Only the lines below starting at the one that contains "1/8 of a block thick" and ending at the one that contains "When broken drops one snowball f" are to be reproduced, exactly and with both ends kept.

Data to process:

----------

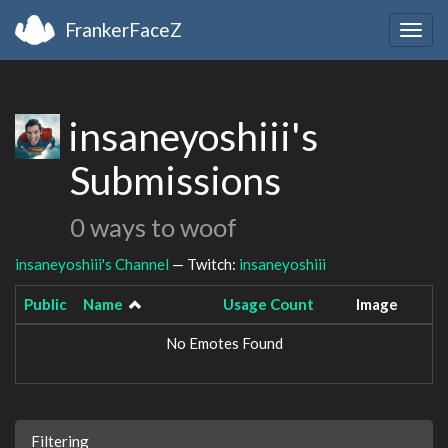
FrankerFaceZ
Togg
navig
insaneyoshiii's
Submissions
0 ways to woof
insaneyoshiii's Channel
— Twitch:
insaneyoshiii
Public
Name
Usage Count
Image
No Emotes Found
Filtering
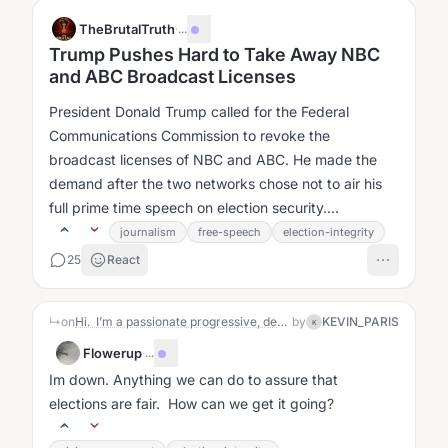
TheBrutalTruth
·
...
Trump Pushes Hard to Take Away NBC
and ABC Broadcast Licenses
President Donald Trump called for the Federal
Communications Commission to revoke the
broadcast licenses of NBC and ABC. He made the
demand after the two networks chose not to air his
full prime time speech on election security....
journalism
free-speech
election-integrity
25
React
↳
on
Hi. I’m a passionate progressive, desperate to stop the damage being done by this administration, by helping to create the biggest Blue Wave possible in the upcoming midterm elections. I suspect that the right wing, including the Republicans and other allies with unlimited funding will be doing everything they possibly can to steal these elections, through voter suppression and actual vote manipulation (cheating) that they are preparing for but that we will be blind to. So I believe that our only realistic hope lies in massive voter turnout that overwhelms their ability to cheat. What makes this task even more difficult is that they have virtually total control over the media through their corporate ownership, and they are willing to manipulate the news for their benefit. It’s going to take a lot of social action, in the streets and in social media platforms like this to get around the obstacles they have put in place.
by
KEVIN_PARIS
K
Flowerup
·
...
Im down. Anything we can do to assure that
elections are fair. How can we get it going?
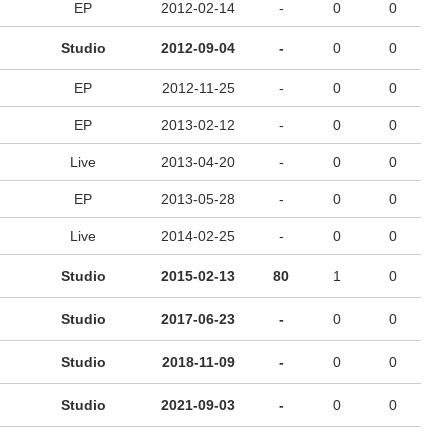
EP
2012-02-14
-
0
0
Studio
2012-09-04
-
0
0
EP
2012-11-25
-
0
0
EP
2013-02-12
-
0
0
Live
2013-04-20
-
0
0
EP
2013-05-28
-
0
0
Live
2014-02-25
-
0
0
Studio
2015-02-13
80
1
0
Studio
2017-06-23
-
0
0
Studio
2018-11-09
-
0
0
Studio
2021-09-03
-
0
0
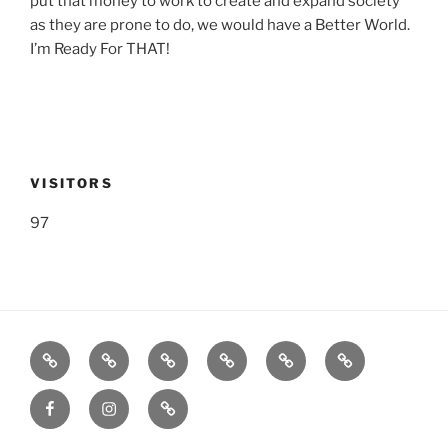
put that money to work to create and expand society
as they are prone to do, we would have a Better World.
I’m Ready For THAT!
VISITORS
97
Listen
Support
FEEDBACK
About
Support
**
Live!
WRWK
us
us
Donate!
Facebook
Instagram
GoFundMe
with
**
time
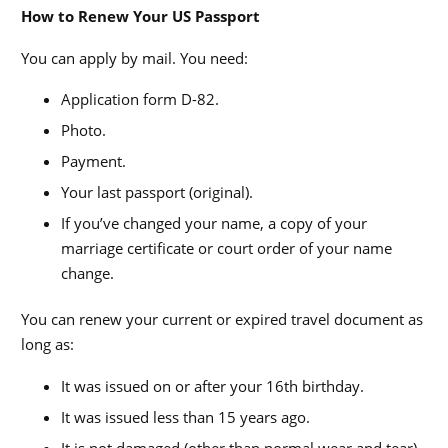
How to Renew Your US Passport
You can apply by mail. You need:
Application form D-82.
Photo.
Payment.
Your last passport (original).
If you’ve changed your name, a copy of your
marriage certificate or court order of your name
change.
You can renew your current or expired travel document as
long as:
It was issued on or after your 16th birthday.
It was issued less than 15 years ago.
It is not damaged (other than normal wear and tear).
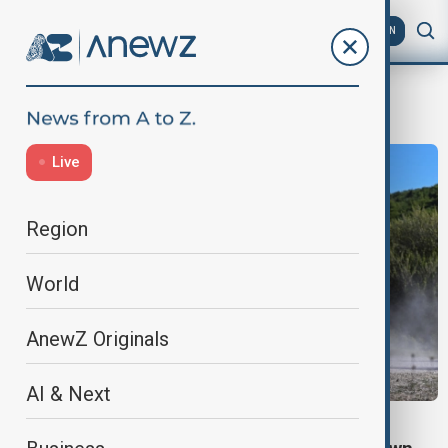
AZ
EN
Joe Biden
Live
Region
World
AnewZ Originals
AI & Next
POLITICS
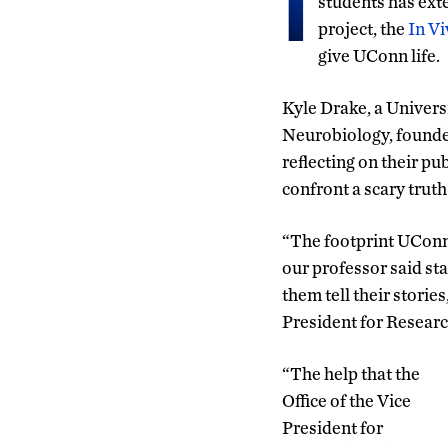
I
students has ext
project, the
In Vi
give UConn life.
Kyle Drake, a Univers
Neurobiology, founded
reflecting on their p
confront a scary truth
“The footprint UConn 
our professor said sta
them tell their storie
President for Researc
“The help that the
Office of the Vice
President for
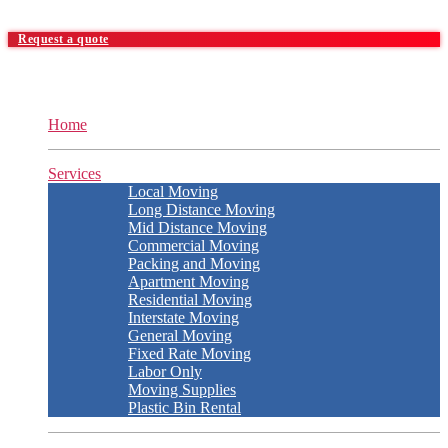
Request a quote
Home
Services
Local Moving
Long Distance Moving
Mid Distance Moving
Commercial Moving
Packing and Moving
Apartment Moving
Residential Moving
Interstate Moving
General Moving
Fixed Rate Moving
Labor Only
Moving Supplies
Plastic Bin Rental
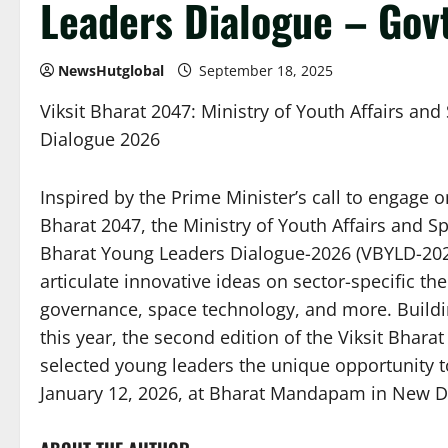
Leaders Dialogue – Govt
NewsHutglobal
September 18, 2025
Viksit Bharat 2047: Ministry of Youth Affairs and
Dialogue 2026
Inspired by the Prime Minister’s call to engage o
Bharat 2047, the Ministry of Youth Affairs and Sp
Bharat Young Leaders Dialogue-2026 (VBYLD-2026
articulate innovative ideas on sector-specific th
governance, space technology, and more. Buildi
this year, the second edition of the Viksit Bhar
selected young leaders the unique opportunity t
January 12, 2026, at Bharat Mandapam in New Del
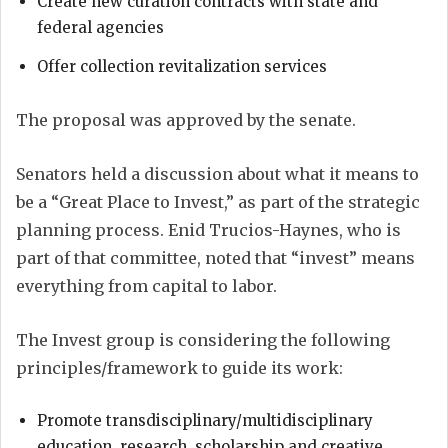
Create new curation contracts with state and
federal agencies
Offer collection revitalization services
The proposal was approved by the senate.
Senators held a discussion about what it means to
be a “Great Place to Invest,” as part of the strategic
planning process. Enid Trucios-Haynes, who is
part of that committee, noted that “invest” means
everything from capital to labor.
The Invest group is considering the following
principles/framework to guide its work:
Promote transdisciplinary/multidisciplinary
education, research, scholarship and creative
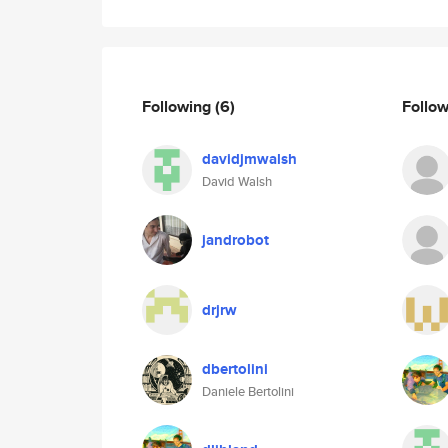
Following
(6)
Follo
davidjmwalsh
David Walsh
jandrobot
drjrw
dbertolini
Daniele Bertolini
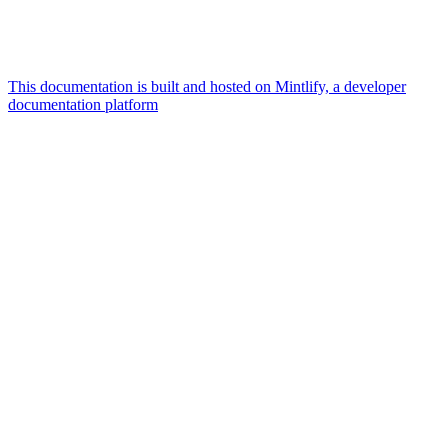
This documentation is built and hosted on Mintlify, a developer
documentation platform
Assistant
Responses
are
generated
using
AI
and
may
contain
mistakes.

----------

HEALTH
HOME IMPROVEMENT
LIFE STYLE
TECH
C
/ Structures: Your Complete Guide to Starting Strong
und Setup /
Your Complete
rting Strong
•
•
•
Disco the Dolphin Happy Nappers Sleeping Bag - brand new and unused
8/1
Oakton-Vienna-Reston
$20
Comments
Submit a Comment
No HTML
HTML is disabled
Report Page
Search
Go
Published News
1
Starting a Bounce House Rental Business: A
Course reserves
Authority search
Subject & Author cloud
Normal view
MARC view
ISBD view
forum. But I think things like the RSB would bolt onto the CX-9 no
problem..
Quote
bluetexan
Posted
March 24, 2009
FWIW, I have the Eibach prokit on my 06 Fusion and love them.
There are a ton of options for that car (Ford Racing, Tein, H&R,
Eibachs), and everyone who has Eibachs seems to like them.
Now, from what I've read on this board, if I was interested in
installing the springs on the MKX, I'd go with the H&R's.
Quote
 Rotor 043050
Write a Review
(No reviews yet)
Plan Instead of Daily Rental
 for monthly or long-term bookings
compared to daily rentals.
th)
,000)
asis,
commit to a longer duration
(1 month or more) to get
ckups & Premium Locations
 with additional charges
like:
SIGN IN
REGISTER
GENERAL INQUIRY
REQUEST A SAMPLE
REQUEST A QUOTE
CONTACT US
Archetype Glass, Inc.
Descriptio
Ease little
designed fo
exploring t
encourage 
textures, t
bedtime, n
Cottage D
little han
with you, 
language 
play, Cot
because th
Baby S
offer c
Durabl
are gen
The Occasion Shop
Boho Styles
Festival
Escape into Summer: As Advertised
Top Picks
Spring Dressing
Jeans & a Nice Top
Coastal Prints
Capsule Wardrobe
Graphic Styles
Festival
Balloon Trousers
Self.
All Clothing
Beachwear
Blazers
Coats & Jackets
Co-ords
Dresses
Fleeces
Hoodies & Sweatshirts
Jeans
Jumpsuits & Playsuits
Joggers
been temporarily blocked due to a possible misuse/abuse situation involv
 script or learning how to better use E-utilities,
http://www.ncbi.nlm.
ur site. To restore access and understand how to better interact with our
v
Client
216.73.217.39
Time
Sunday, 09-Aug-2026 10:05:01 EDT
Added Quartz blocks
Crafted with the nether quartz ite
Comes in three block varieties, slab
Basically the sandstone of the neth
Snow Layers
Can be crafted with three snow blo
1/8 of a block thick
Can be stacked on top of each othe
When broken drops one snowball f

----------

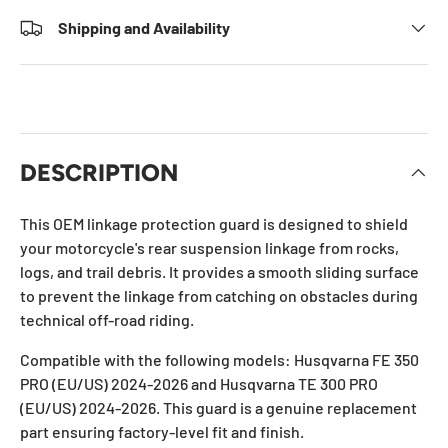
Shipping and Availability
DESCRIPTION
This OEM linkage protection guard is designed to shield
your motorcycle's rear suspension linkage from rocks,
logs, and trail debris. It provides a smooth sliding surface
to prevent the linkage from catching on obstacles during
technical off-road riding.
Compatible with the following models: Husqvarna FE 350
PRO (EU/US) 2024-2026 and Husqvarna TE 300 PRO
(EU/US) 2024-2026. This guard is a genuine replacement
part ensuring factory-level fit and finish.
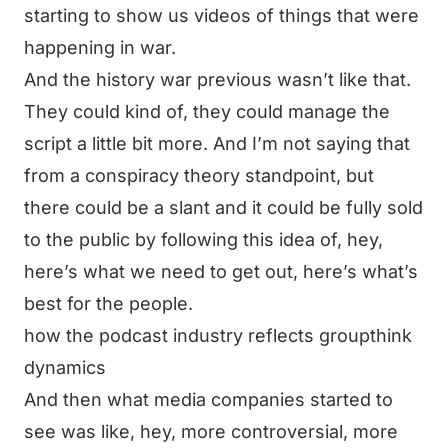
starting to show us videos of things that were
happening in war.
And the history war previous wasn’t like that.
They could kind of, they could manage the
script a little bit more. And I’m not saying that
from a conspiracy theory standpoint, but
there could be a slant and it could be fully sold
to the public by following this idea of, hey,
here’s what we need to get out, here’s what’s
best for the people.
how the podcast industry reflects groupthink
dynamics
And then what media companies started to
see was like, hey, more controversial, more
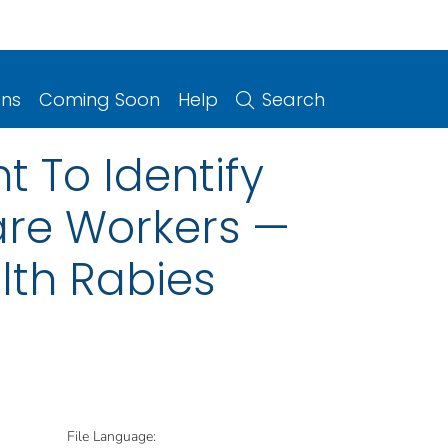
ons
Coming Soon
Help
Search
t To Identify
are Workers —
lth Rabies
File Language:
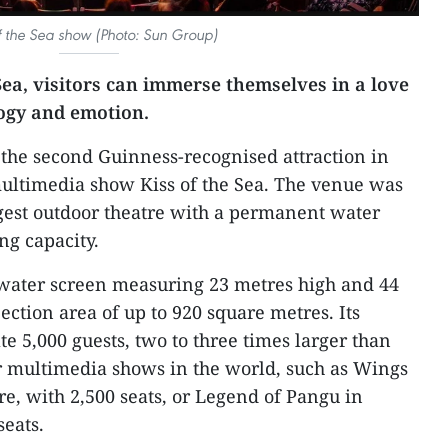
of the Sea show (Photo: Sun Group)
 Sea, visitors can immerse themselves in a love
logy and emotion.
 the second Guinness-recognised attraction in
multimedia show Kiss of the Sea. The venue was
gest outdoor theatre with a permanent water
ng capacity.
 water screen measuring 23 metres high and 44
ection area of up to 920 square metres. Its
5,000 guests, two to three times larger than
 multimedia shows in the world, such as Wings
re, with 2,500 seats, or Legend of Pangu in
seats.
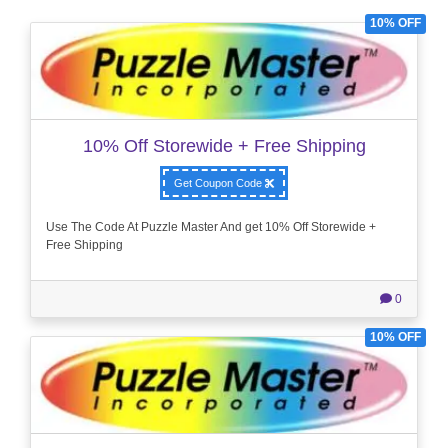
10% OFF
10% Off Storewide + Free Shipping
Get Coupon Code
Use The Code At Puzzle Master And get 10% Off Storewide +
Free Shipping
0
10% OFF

----------

Response to the task:
1/8 of a block thick
Can be stacked on top of each othe
When broken drops one snowball f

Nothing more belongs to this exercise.